L’article 4 de la loi d’orientation de 1975 fixe une obligation de scolarisation pour les enfants handicapés. Trente ans plus tard, elle n’est pas réalisée : trop d’enfants sont encore hors des circuits. Historique des textes sur l’intégration scolaire
Pourtant, pendant longtemps, les parents d’enfants handicapés n’ont eu pour seul recours que de garder leurs enfants au sein de la famille à défaut d’obtenir une place dans un établissement spécialisé. Inscrit dans la loi, l’objectif d’intégration scolaire n’a jamais été concrétisé faute de moyens humains et budgétaires, comme le soulignent plusieurs rapports. Augmenter le nombre de places dans les classes d’intégration scolaire (les Clis à l’école élementaire) ou les unités pédagogiques d’intégration (les UPI au collège et au lycée), améliorer les services d’accompagnement (SESSAD, auxiliaires de vie scolaire), compléter la formation des enseignants sont des orientations rappelées dans chaque plan.

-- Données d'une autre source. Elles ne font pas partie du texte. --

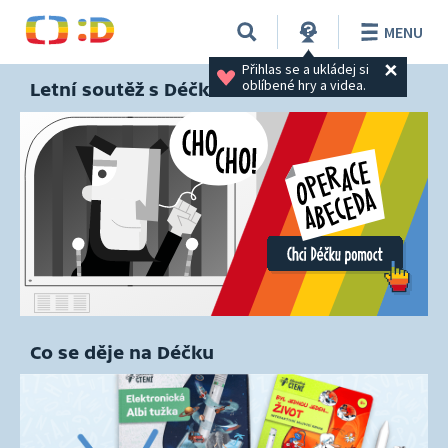
MENU
Přihlas se a ukládej si 
oblíbené hry a videa.
Letní soutěž s Déčkem
Co se děje na Déčku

A propos des formations spécialisées : le CAPA SH et le 2CA-SH se substituent au CAPSAIS, abrogé en 2004.
Plusieurs ministères se partagent la mise en oeuvre de la scolarisation des enfants handicapés : le ministère de l’Education nationale a pour mission d’accueillir enfants et adolescents dans les écoles, collèges, lycées et universités ; le ministère en charge de la santé a compétence sur les établissements spécialisés, tandis que le ministère de la Santé est impliqué budgétairement au travers des prises en charge.